C’est une question foncièrement géopolitique. Il y a une guerre larvée entre les États-Unis et la Chine. Personnellement, je ne vois pas trop de relations avec le dollar. Il y a aussi, à mes yeux, une question de politique intérieure vis-à-vis de la gestion de Donald Trump. L’objectif vise peut-être à l’empêcher de revenir sur le devant de la scène en mettant en avant de multiples erreurs qu’il aurait peut-être pu commettre.

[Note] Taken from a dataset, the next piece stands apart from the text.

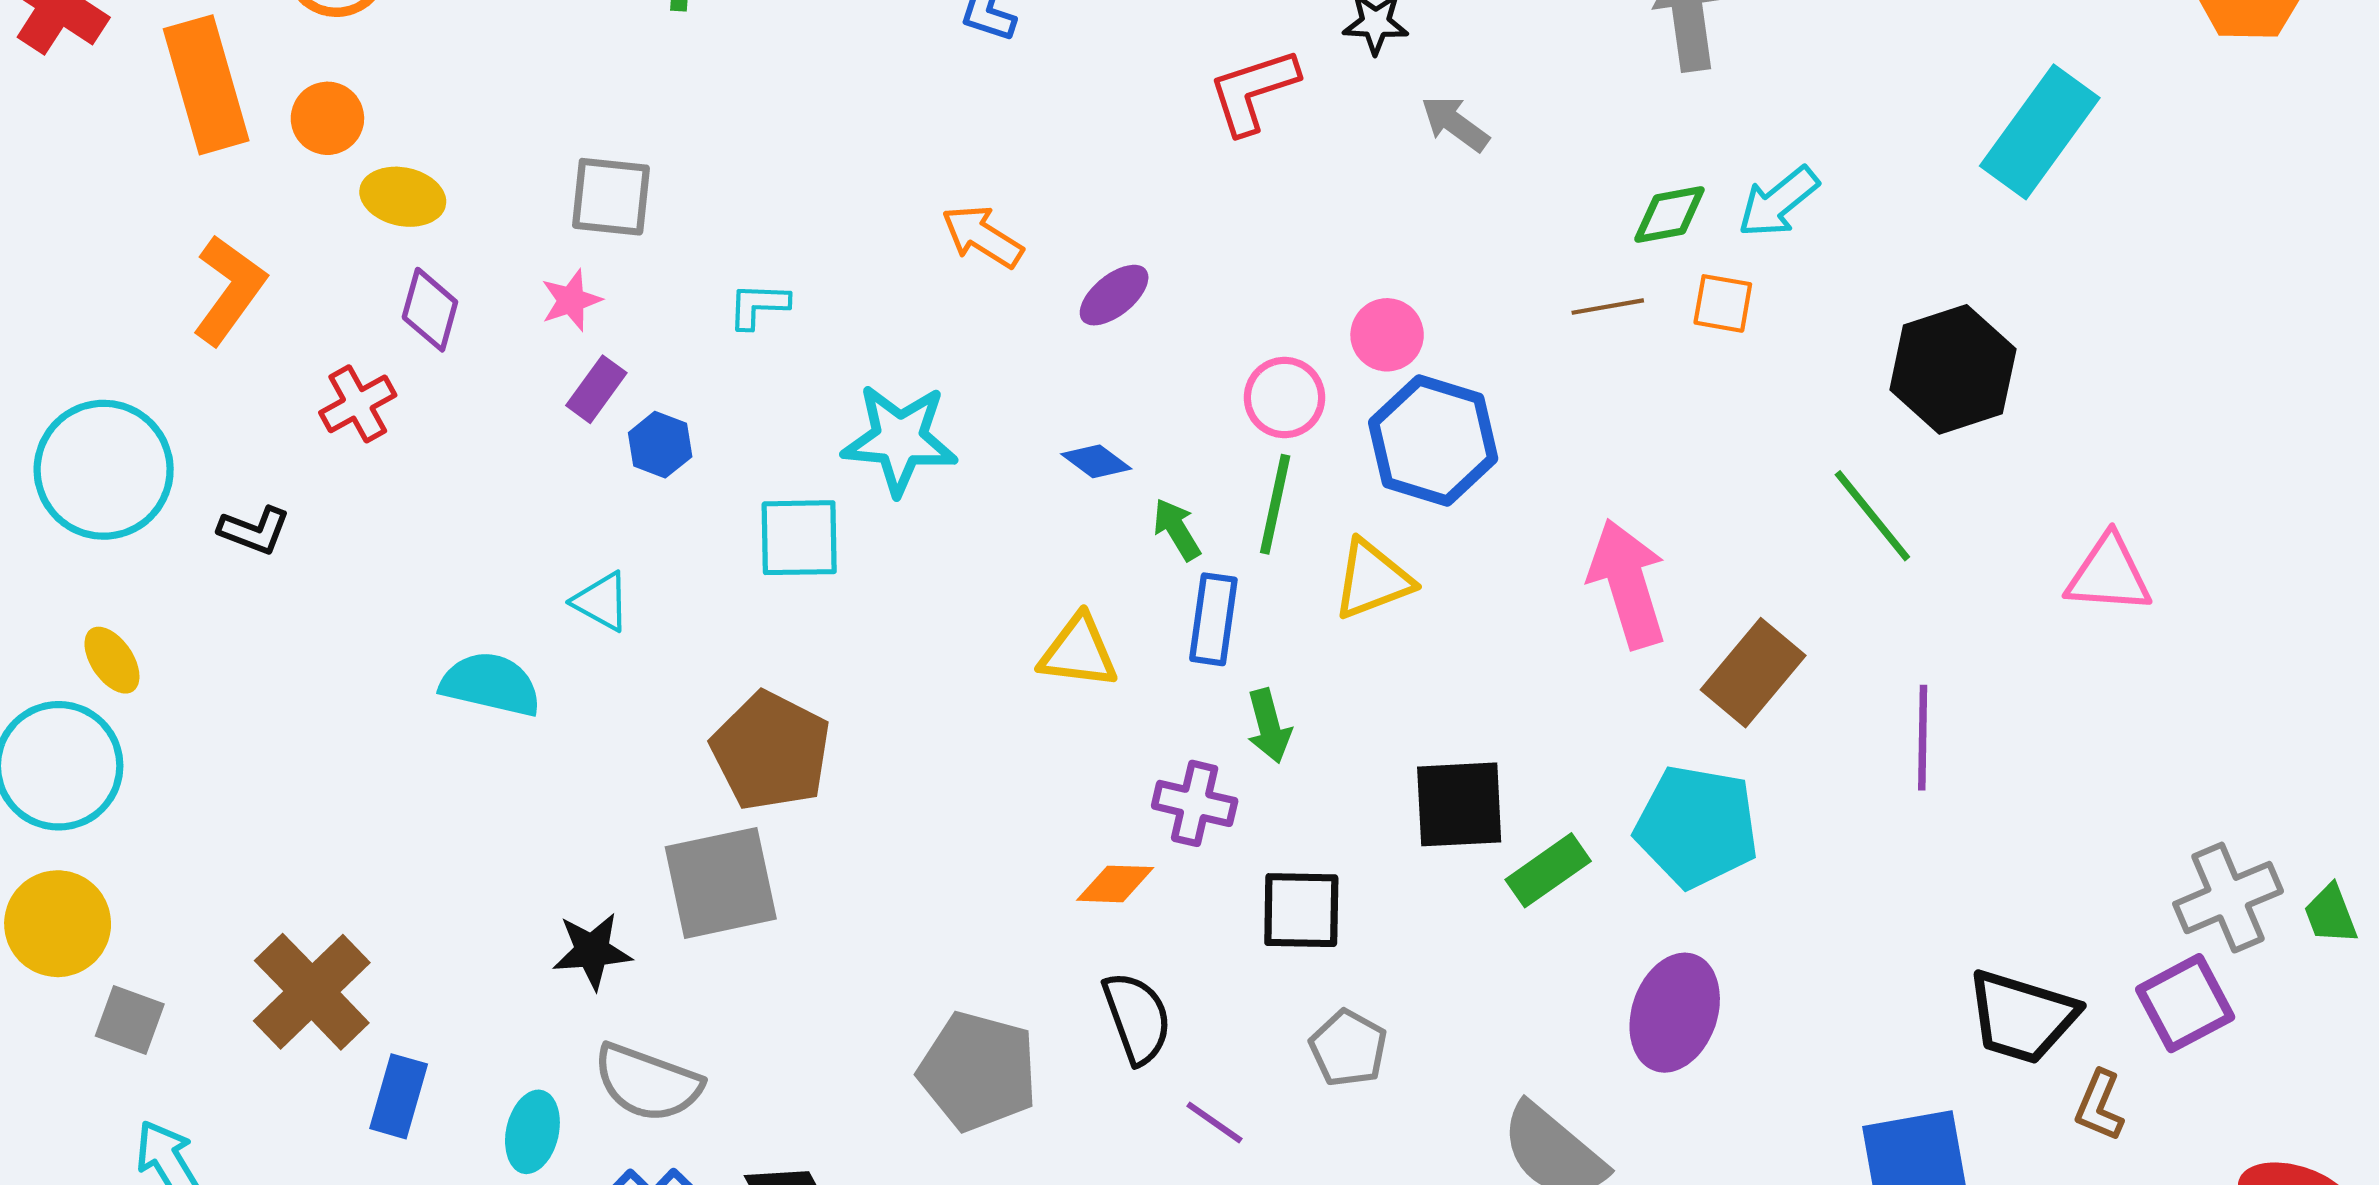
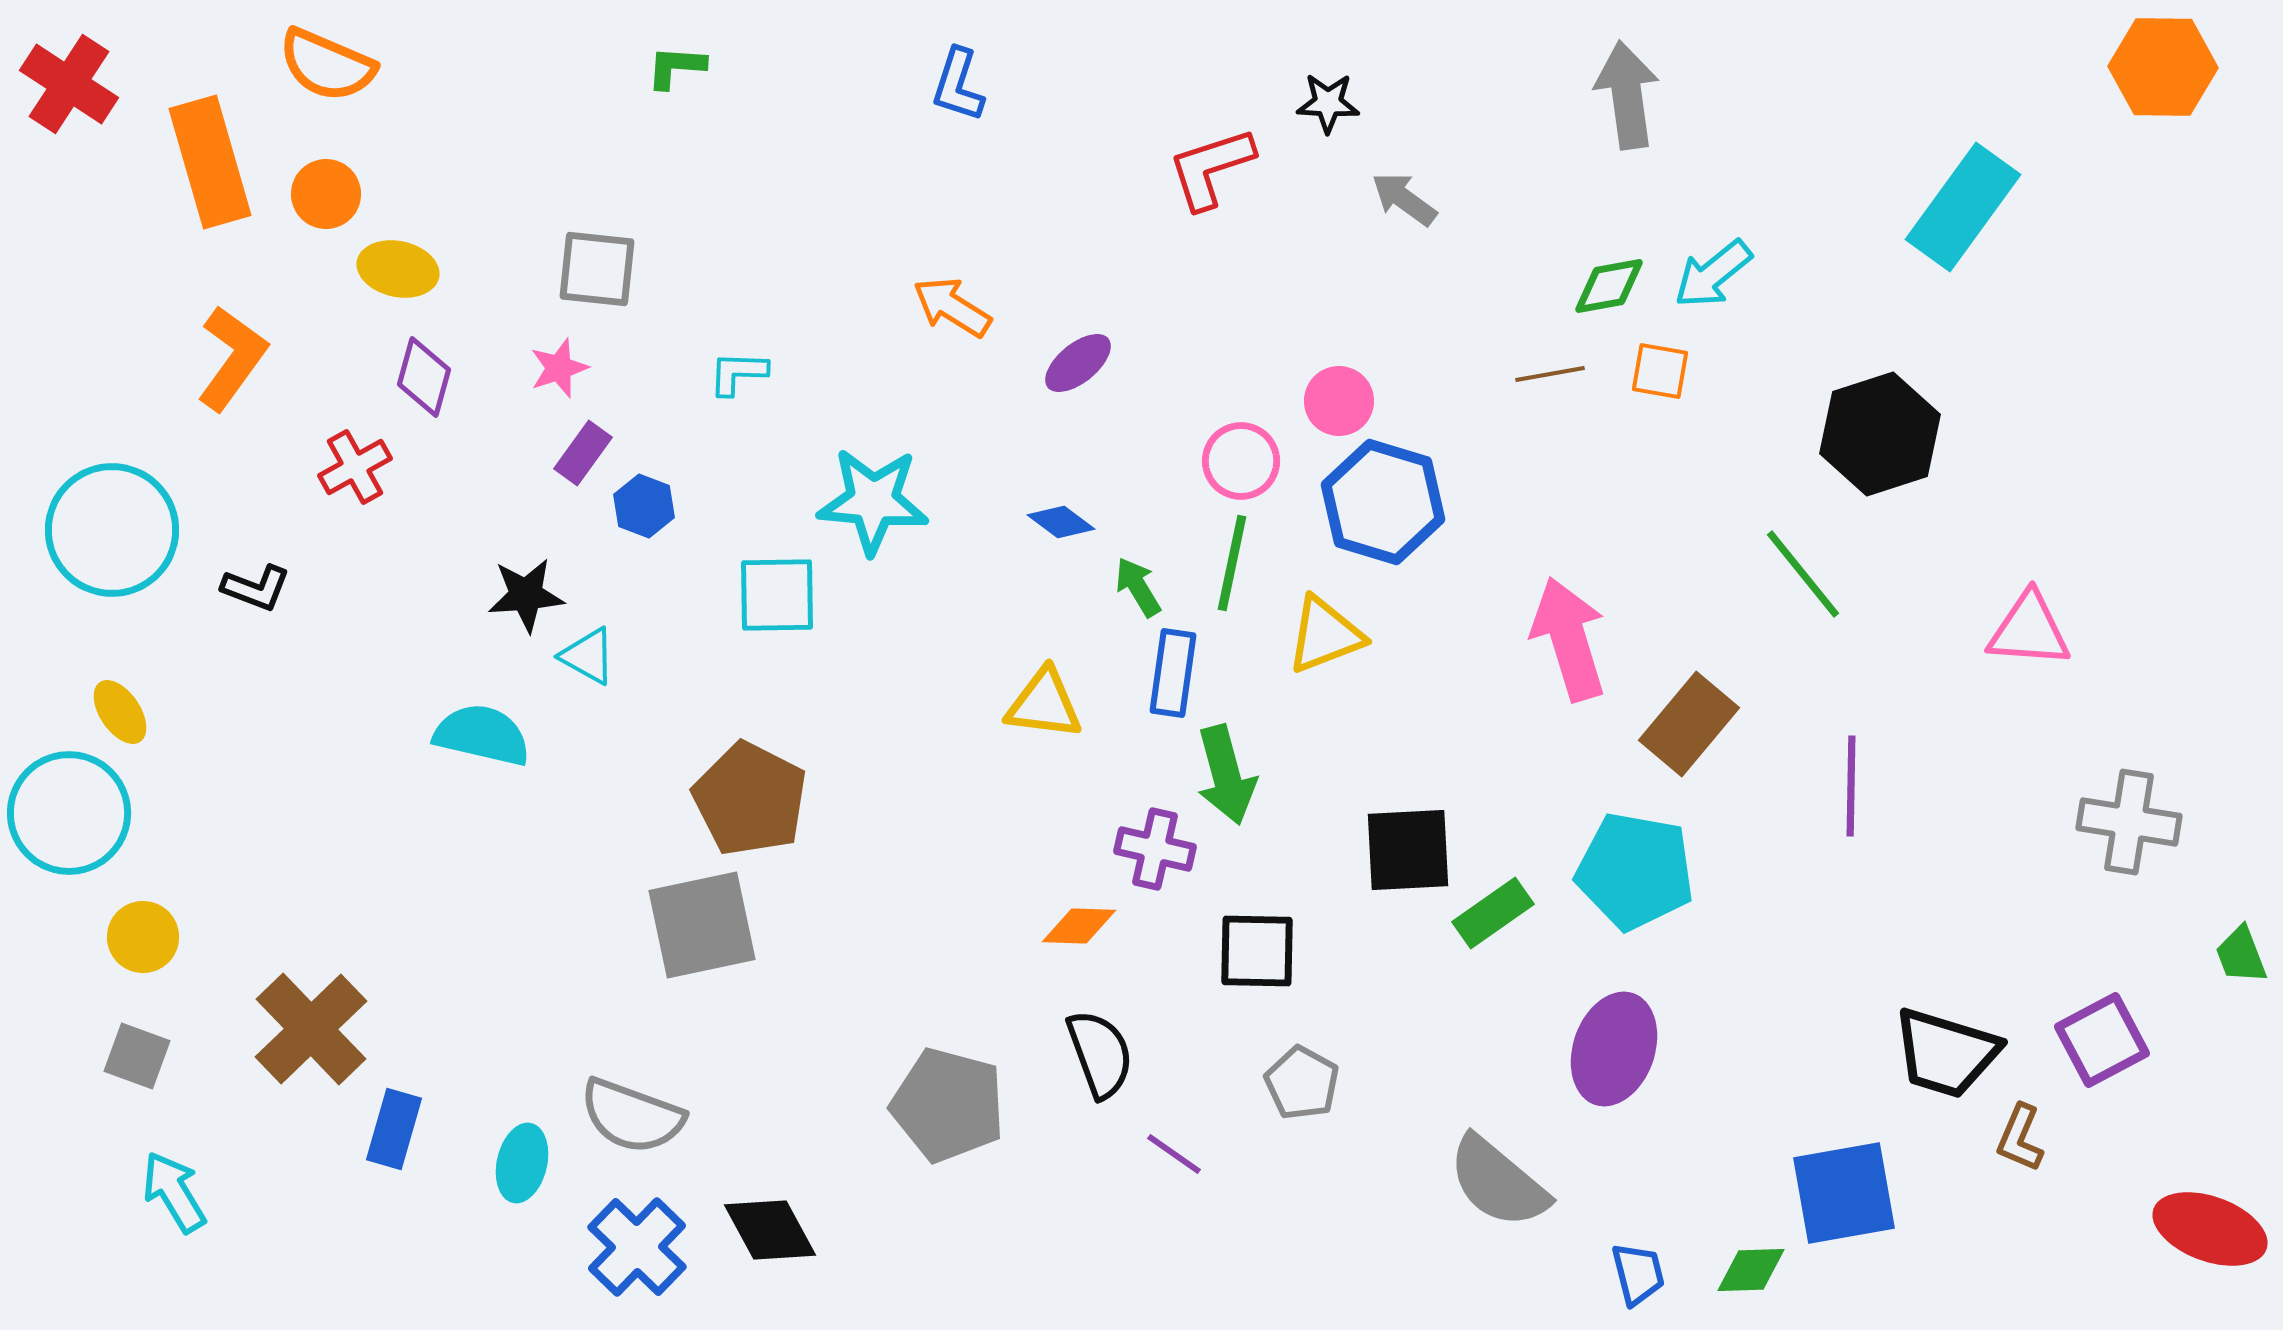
green arrow: (1269, 726) -> (1226, 775), size x1.4
gray cross: (2228, 898) -> (2129, 822), moved, turned 32
yellow circle: (58, 924) -> (143, 937), moved, size x0.7
black star: (592, 951) -> (526, 595), moved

Si la Chine devient un peu trop gênante, est-ce une manière de les avertir ? La gestion de cette crise a coûté des centaines de milliards à l’économie mondiale, donc la Chine devrait peut-être dédommager la communauté internationale ?

On ne peut pas connaître les objectifs réels. C’est vrai qu’il est un peu tôt pour déclassifier de tels documents et, si les informations accusent nommément la Chine, cela peut être grave, notamment vis-à-vis des opinions mondiales.

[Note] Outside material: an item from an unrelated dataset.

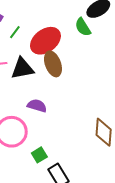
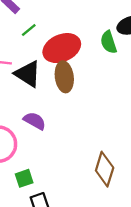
black triangle: (22, 68) -> (28, 74), turned 30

Les opposants à l’euro ont présenté la banque centrale suisse comme un modèle idyllique, mais on s’aperçoit que c’était une erreur. Existe-t-il un système idéal entre les deux ?

La banque centrale est un outil indispensable, on a pu le vérifier ces quinze dernières années. Je rappelle le cataclysme ambiant au moment de la crise des dettes souveraines et, pour moi, Mario Draghi a été le sauveteur de l’Europe en rappelant aux marchés que la Banque centrale européenne serait là quoi qu’il arrive. Cette déclaration théâtrale a fait baisser de plusieurs crans la gravité de ce que l’on subissait à l’époque. Sans son intervention, il est très probable que l’euro aurait été démantelé. Pour revenir à la Suisse, prenons de la hauteur. C’est quand même la banque centrale de la Suisse, qui est un pays exemplaire sur le plan écologique : alors, pourquoi avoir investi dans des sociétés de pétrole et de gaz de schiste aux États-Unis ? Il y a une défaillance dans la gouvernance qui est évidente.